17 Mayıs 2010 tarihinde Zonguldak'ta "grizu" patlaması sonucu 30 işçinin yaşamını kaybetmesi sonrasında dönemin Çalışma ve Sosyal Güvenlik Bakanı Ömer Dinçer "madencilerimizin bedeninde herhangi bir yanık yoktu güzel öldüler" sözlerini sarf etmiş ve kamuoyundan büyük tepki almıştı. Dinçer'in sözleri " bunlar sürekli olan şeyler, bu işin fıtratında bu var" anlayışına uymuyor mu?
Yaşanan kazalarda kaç ananın, kaç babanın, kaç çocuğun, kaç kadının yüreğine ateş düştü, hayatları darmadağın oldu? Kaç çocuk yetim kaldı, kaç kadın eşinin yokluğunda hem ana hem baba olup çocuklarını yetiştirmeye çalıştı? Sayısını bilen var mı? Kazaları, ölümleri "kader" diyerek, "bu işin fıtratında bu var" diyerek kabullenebilir miyiz? Kazaların önlenmesi için gerekli tedbirleri almak çok mu zor?
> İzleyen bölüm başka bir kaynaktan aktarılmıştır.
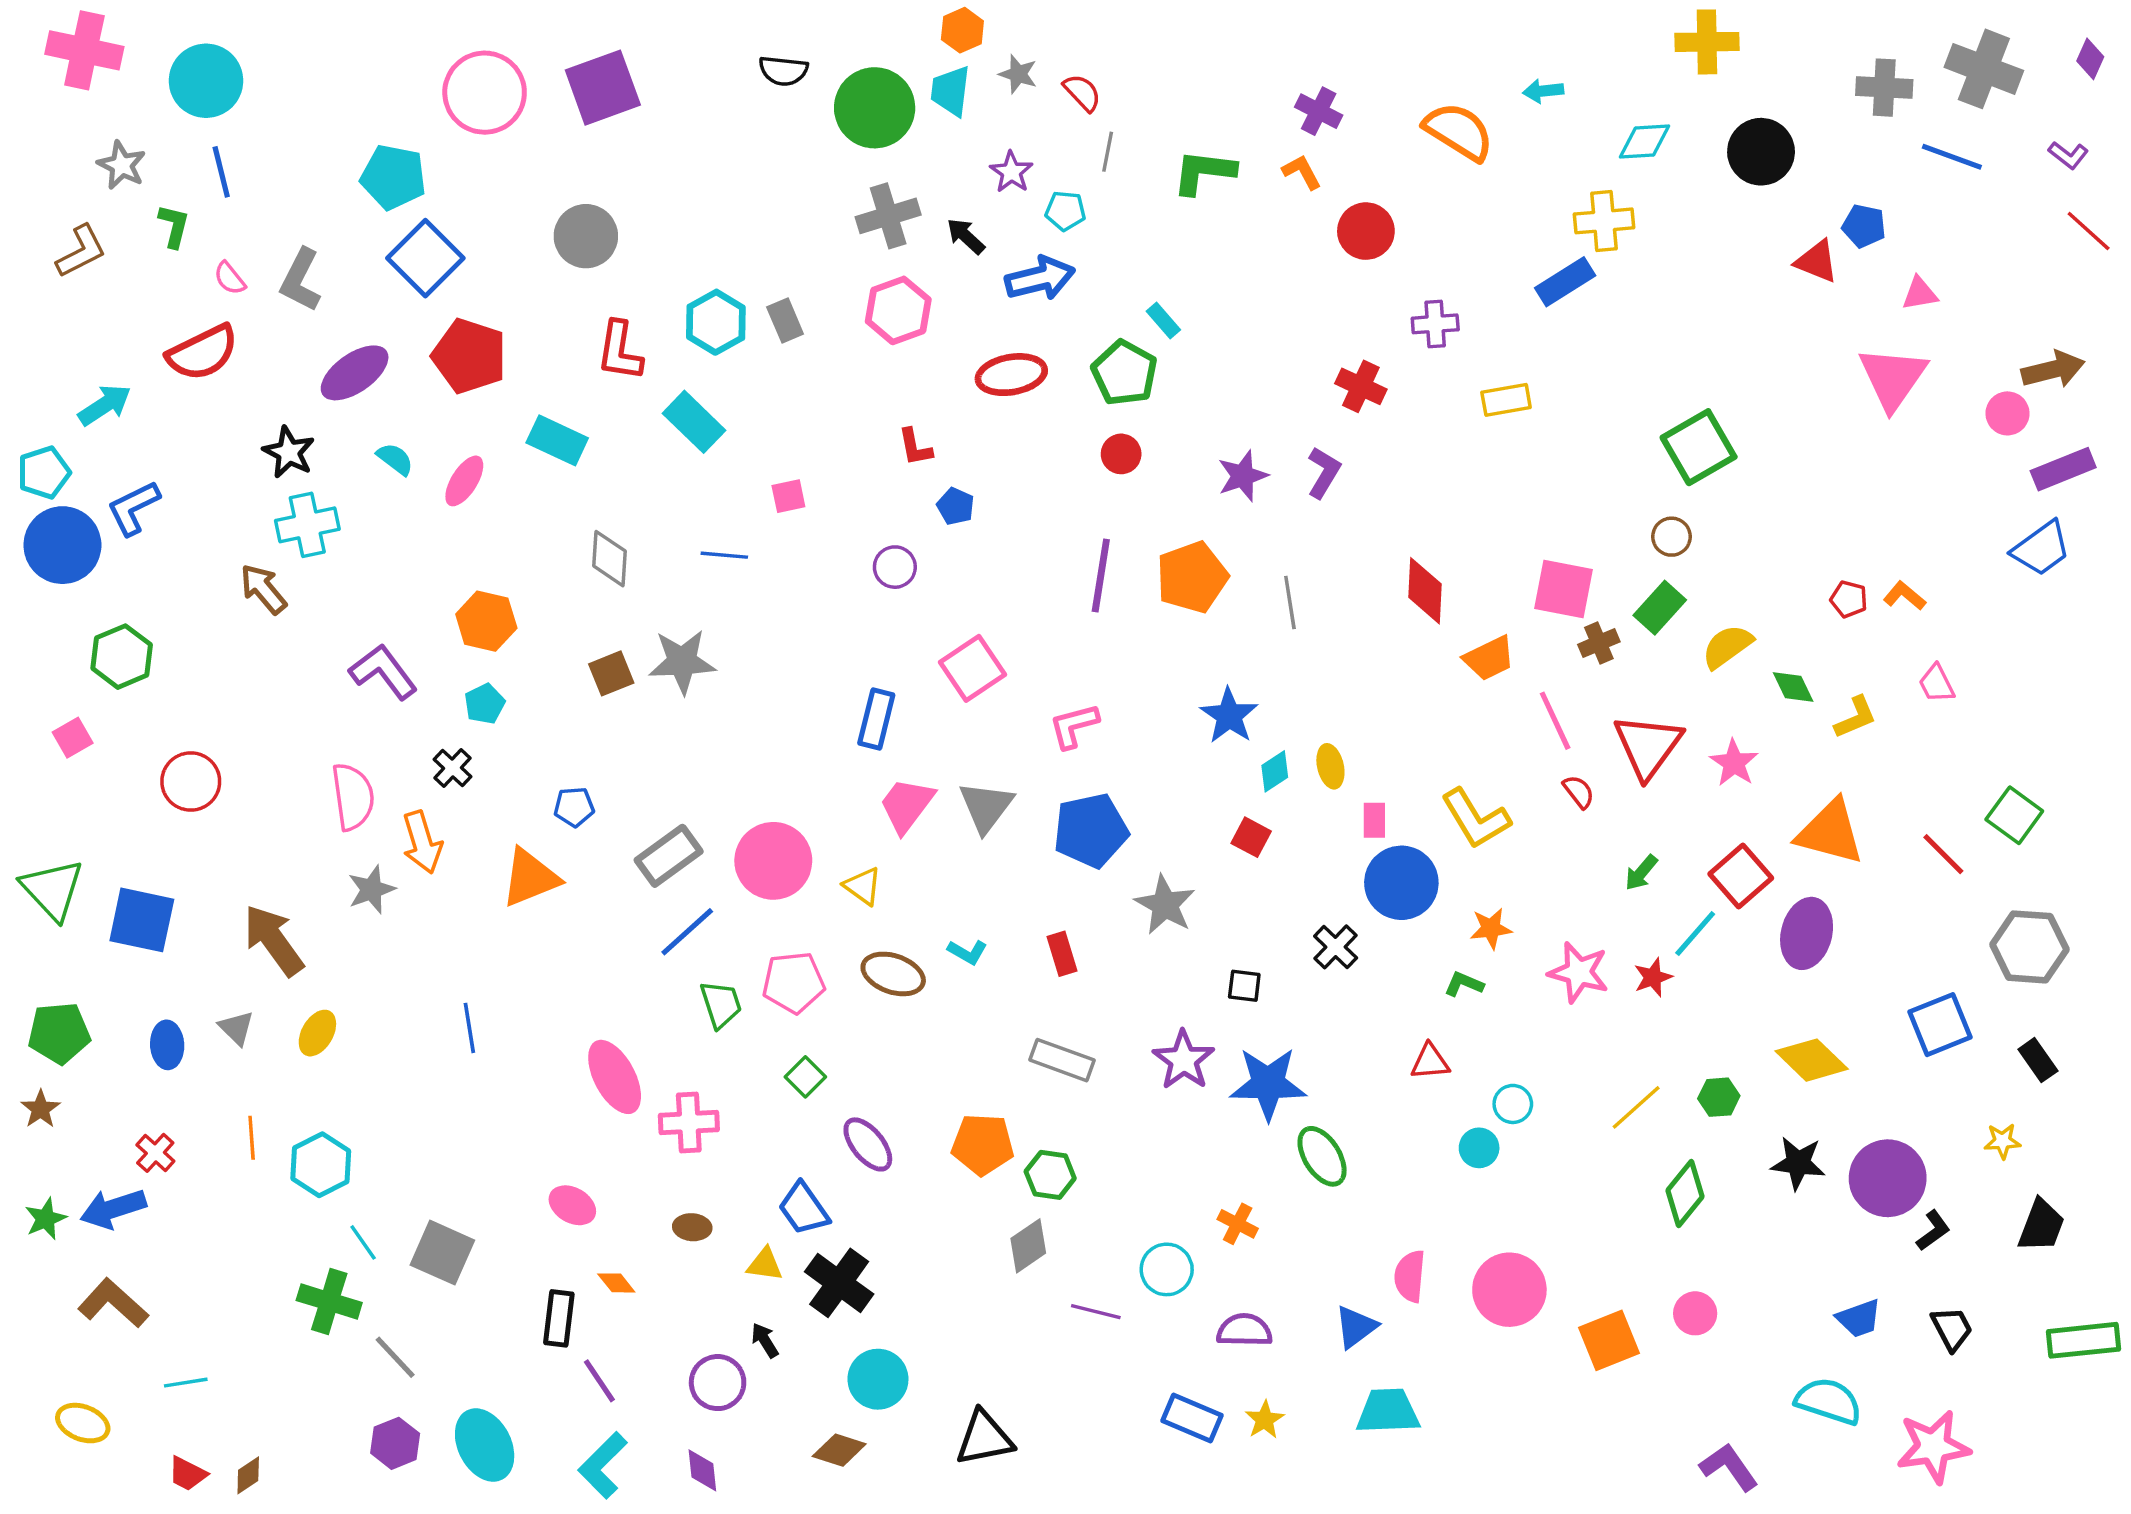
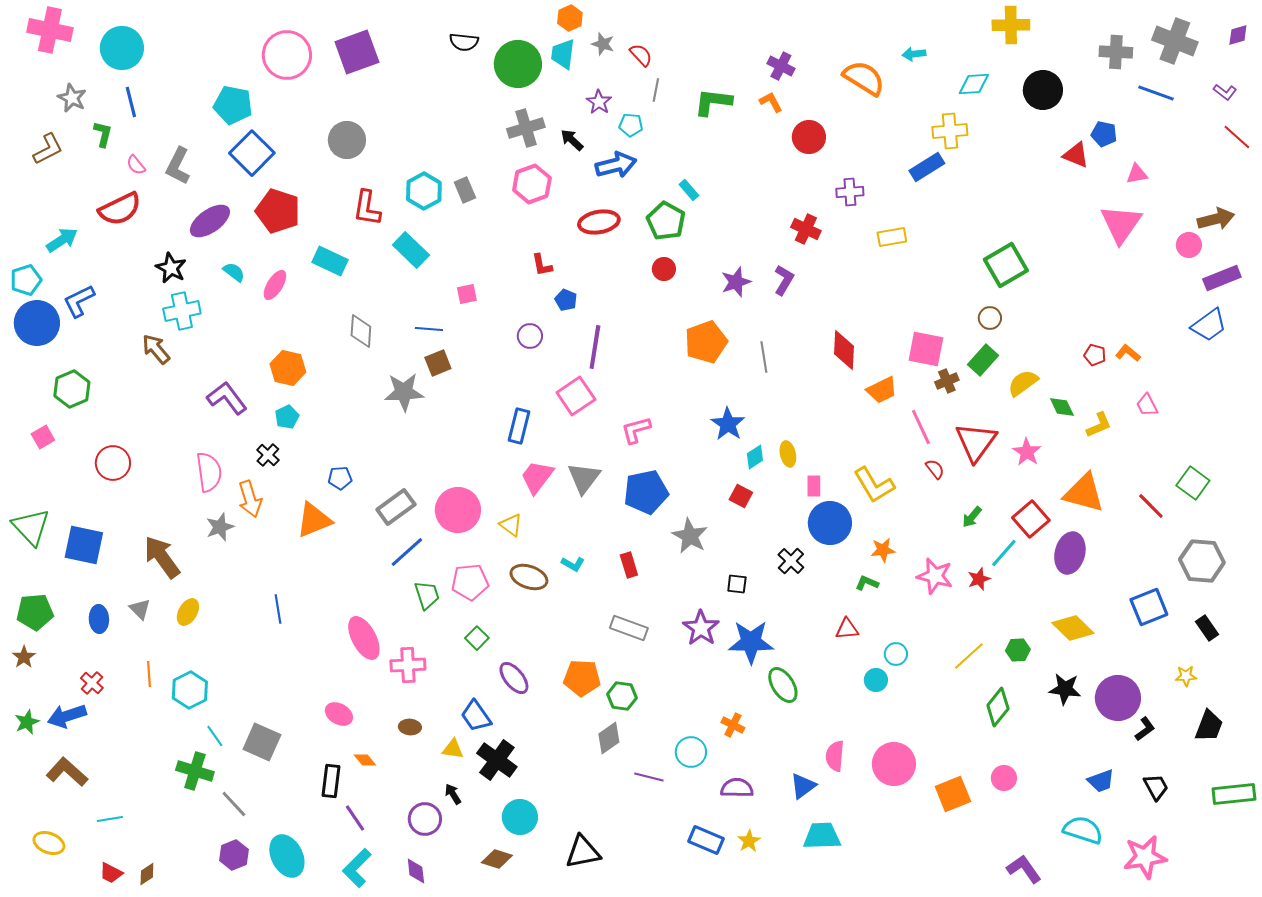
purple diamond: (2090, 59) -> (1238, 35), turned 50
purple line: (1101, 575) -> (595, 347), moved
brown square: (611, 673) -> (438, 363), moved

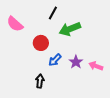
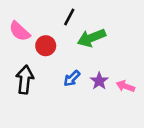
red circle: (41, 43) -> (46, 46), moved
black arrow: (40, 81) -> (25, 80), moved, size x1.5

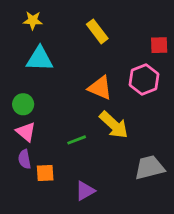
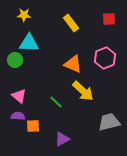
red square: (159, 45) -> (109, 19), moved
green circle: (23, 104) -> (15, 60), moved
green line: (77, 140) -> (56, 102), turned 64
purple semicircle: (25, 159) -> (18, 116), turned 104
Şöyle bir bakın yaşananlara, acılar denizine. Ölenlerin umutlarına ne oldu? Kalanların umutları eskisi gibi mi devam edecek?
Yeterli koruyucu önlem alınmadığı sürece bu tür kazalar gelecekte de yaşanacak. Bir istatistiğe göre ülkemizde her gün 4 işçi yaşamını kaybetmekte. Bu da yılda 1500'e yakın işçinin hayatını kaybetmesi anlamına geliyor.
Daha bir dikkatli olmamız gerekiyor. Çünkü, çeşitli iş kollarında yaşanan ölümlü kazaların ve yaralanmaların önüne geçilmesi insan hayatı açısından önemlidir.